Would you show every line from the records that holds "Cookies"?

> **DATA EXTRACTS**:
>>>

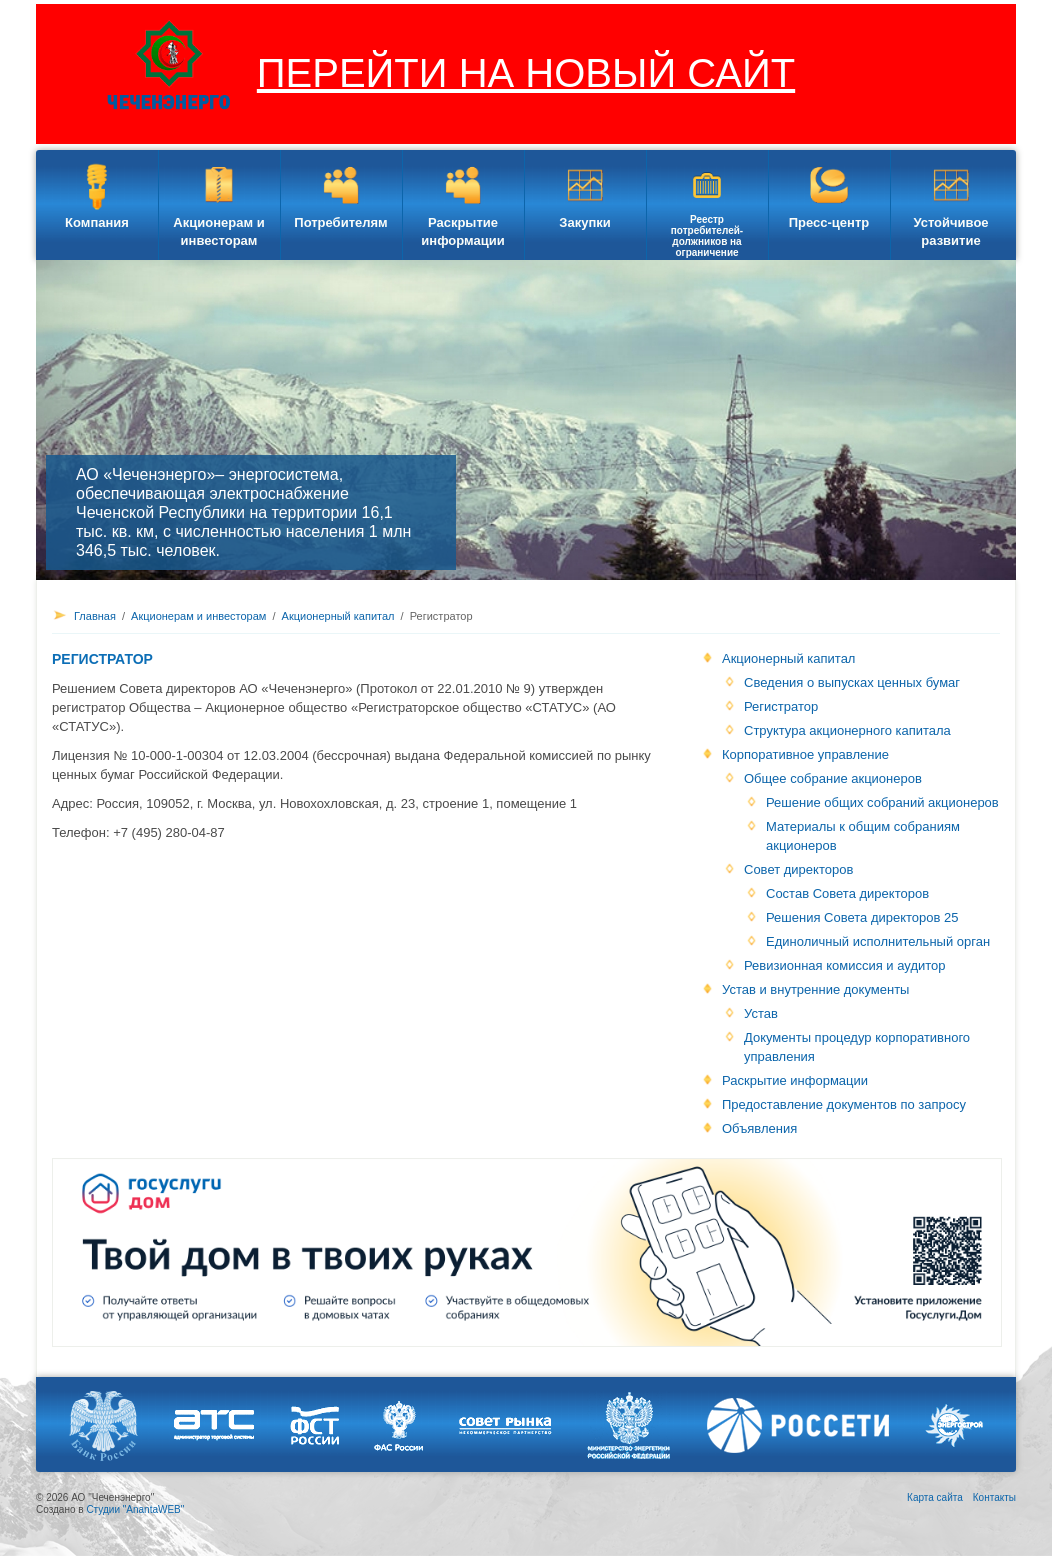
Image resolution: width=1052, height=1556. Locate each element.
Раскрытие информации (462, 231)
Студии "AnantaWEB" (135, 1509)
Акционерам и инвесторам (218, 231)
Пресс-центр (829, 222)
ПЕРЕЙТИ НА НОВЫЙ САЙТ (526, 73)
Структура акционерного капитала (847, 730)
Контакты (994, 1497)
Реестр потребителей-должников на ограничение (707, 236)
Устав (761, 1013)
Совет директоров (798, 869)
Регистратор (781, 706)
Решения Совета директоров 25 (862, 917)
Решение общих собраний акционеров (882, 802)
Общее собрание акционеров (833, 778)
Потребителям (340, 222)
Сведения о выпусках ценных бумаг (852, 682)
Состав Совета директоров (847, 893)
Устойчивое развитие (950, 231)
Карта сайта (935, 1497)
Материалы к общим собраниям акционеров (863, 836)
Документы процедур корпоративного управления (857, 1047)
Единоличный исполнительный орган (878, 941)
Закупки (584, 222)
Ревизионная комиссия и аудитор (845, 965)
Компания (97, 222)
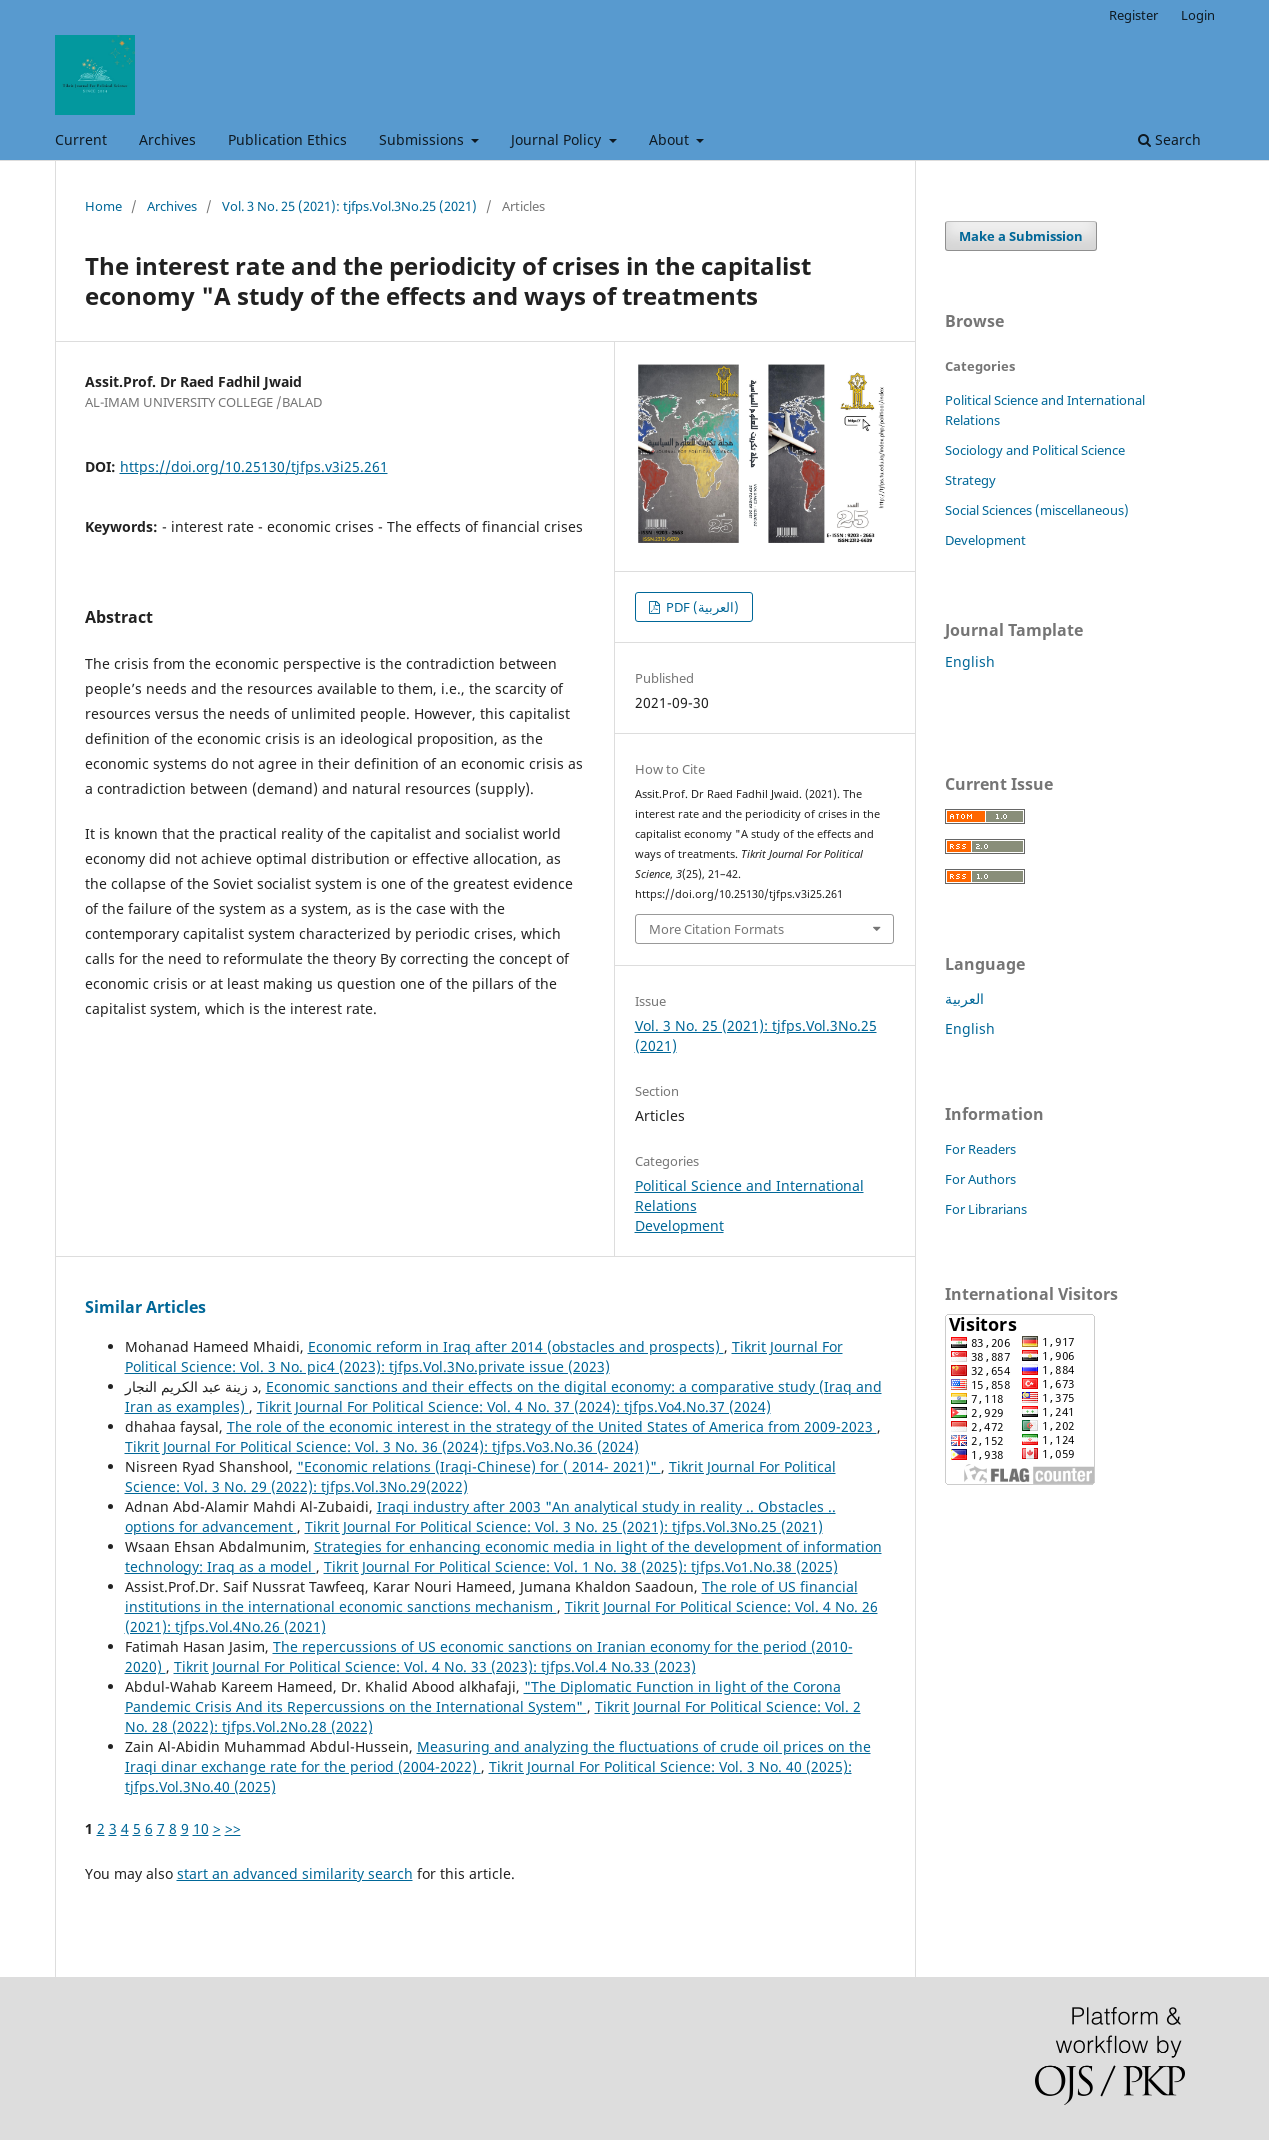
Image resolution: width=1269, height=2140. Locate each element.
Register (1133, 15)
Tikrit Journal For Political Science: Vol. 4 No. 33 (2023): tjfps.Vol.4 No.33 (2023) (435, 1666)
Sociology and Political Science (1035, 450)
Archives (167, 139)
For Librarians (986, 1209)
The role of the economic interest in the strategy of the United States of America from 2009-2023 (552, 1426)
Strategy (970, 480)
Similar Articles (145, 1307)
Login (1198, 15)
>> (233, 1828)
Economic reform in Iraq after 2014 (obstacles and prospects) (516, 1346)
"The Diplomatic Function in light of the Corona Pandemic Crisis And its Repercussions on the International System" (483, 1696)
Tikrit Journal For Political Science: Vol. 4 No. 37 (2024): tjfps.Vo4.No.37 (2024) (514, 1406)
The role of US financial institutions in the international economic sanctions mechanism (491, 1596)
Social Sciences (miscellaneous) (1037, 510)
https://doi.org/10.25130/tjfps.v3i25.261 (254, 466)
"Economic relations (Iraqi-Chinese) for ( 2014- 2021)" (479, 1466)
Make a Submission (1021, 236)
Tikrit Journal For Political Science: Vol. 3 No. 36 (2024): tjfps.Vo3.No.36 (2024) (382, 1446)
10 (201, 1828)
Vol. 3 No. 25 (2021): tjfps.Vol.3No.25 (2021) (349, 206)
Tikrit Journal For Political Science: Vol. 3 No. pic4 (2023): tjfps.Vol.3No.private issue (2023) (484, 1356)
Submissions (423, 139)
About (671, 139)
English (970, 661)
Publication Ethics (287, 139)
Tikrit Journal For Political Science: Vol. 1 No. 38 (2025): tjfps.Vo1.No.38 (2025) (581, 1566)
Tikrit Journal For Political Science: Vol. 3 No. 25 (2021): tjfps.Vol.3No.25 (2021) (564, 1526)
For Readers (980, 1149)
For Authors (980, 1179)
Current (81, 139)
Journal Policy (558, 139)
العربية (964, 998)
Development (679, 1225)
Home (103, 206)
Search (1169, 139)
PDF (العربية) (701, 607)
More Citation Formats (716, 929)
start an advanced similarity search (295, 1873)
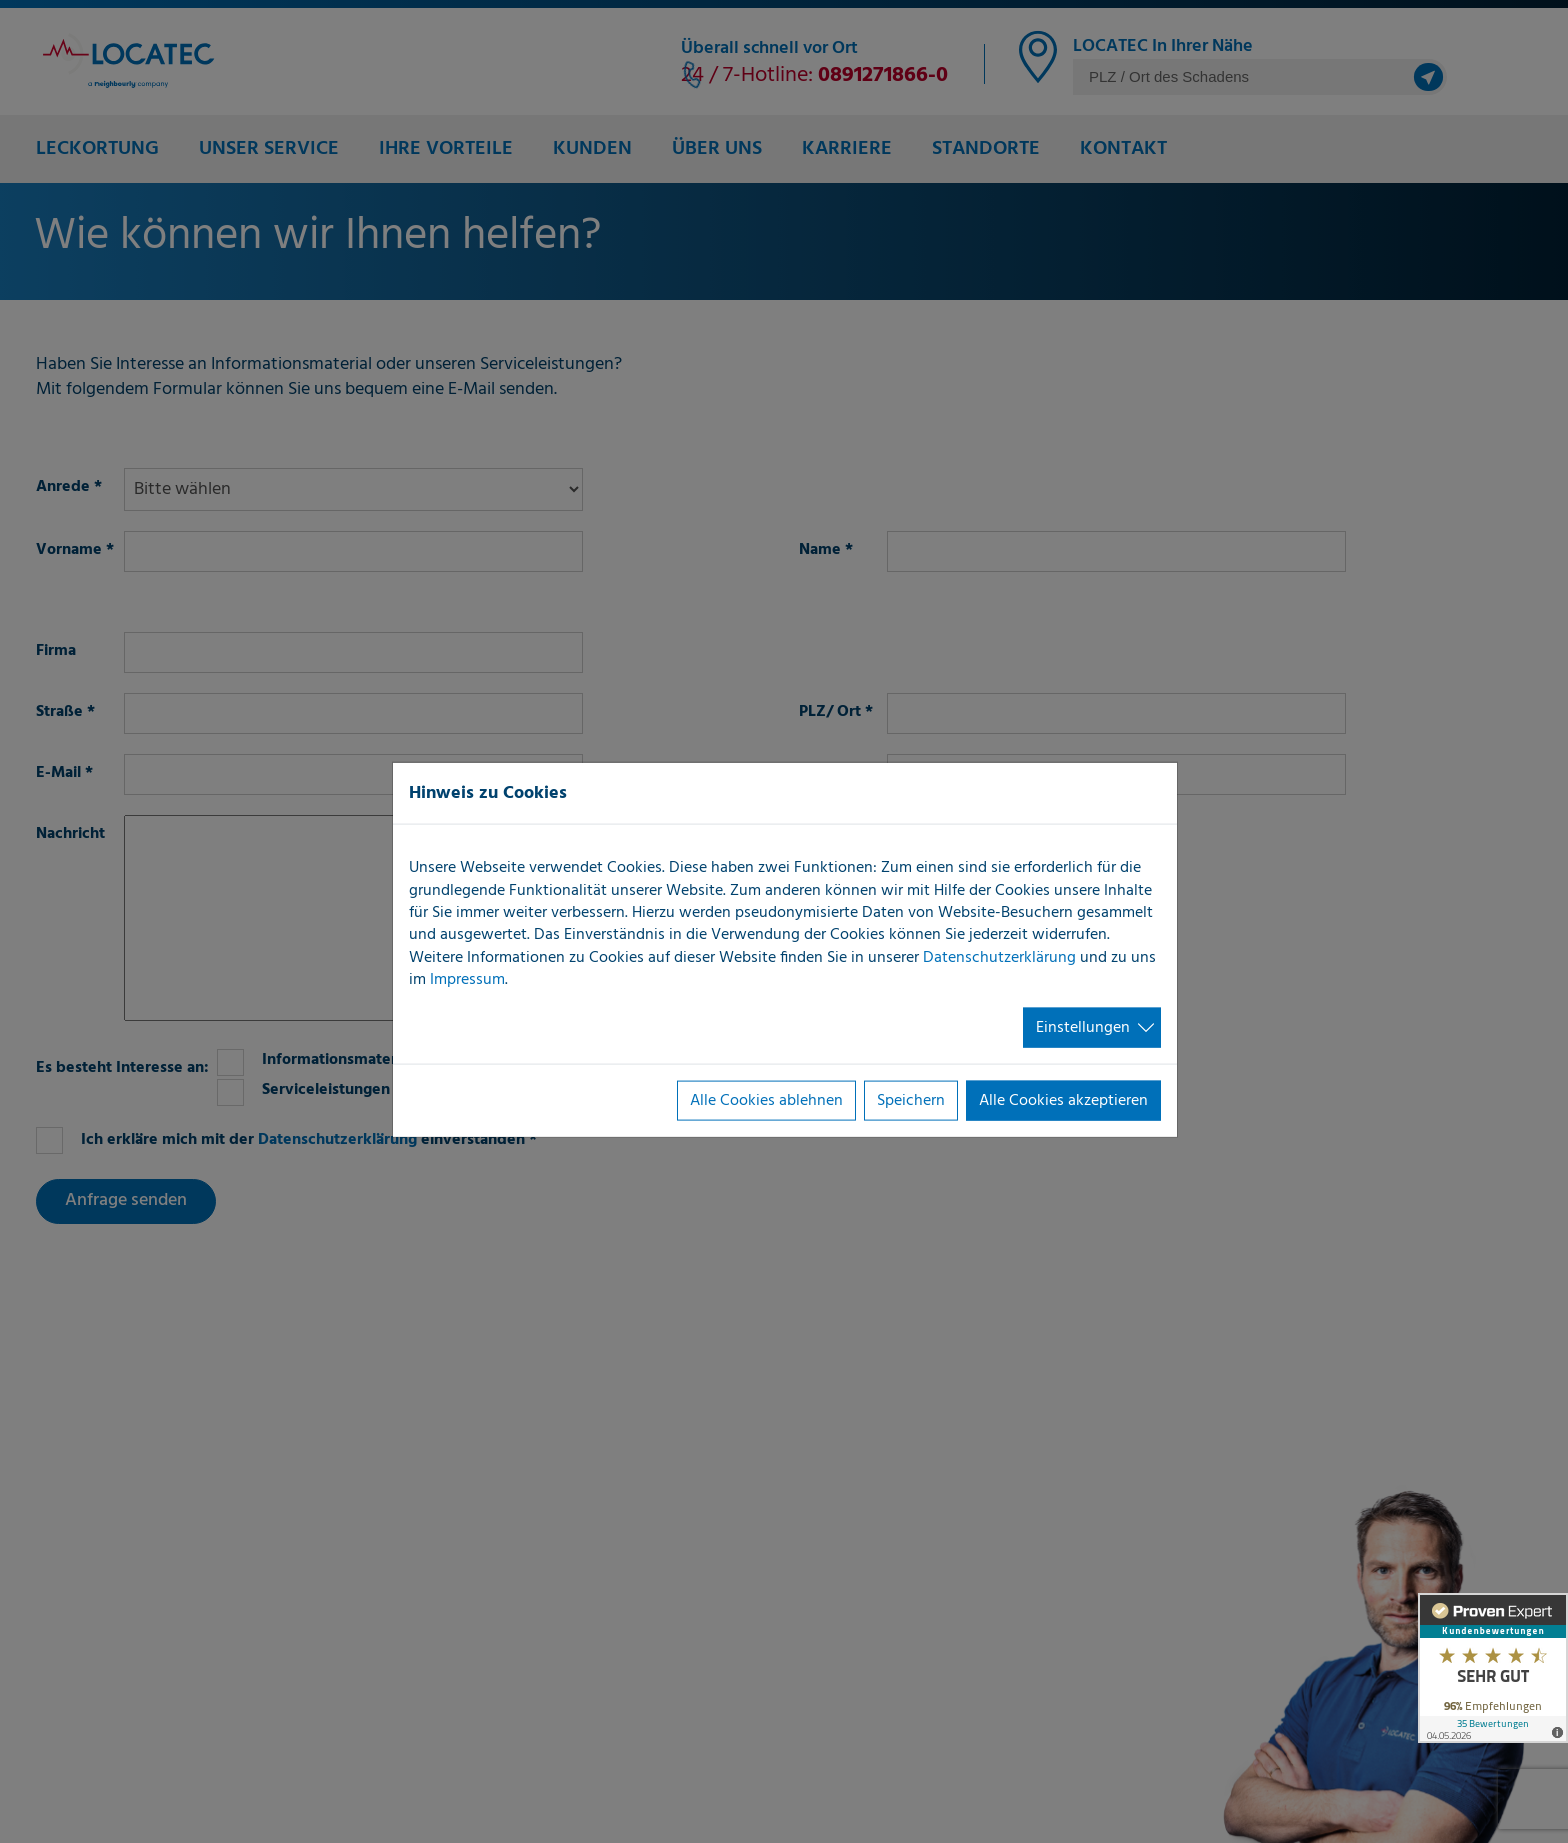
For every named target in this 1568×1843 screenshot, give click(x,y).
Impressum (467, 980)
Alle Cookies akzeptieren (1063, 1101)
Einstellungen (1083, 1027)
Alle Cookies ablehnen (766, 1101)
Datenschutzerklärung (999, 957)
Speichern (911, 1101)
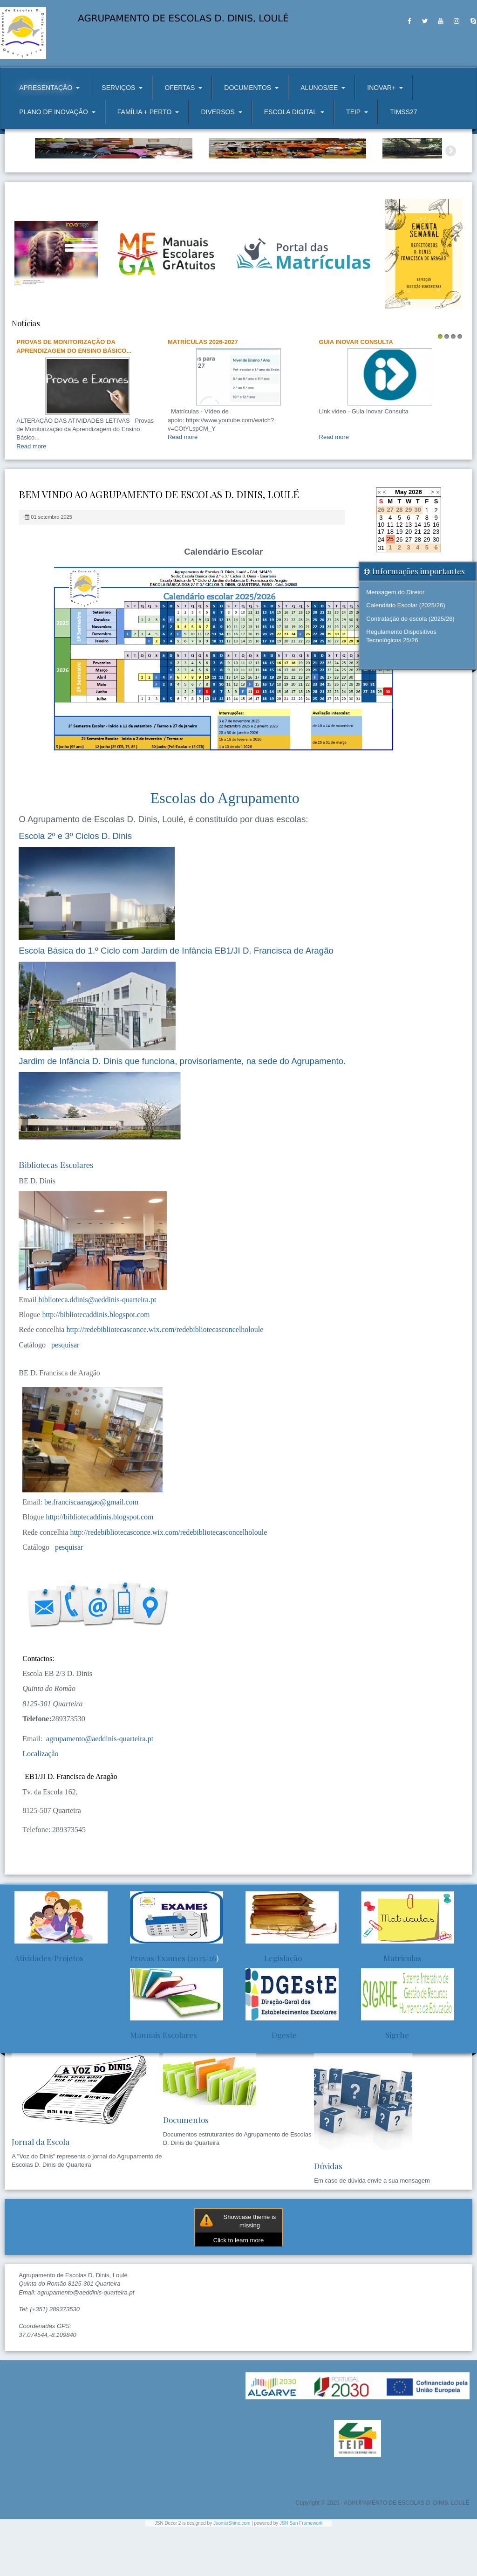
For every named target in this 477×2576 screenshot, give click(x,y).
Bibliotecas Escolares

<<<

> **TASK RESPONSE**:
Alle Cookies akzeptieren (1063, 1101)
Alle Cookies ablehnen (766, 1101)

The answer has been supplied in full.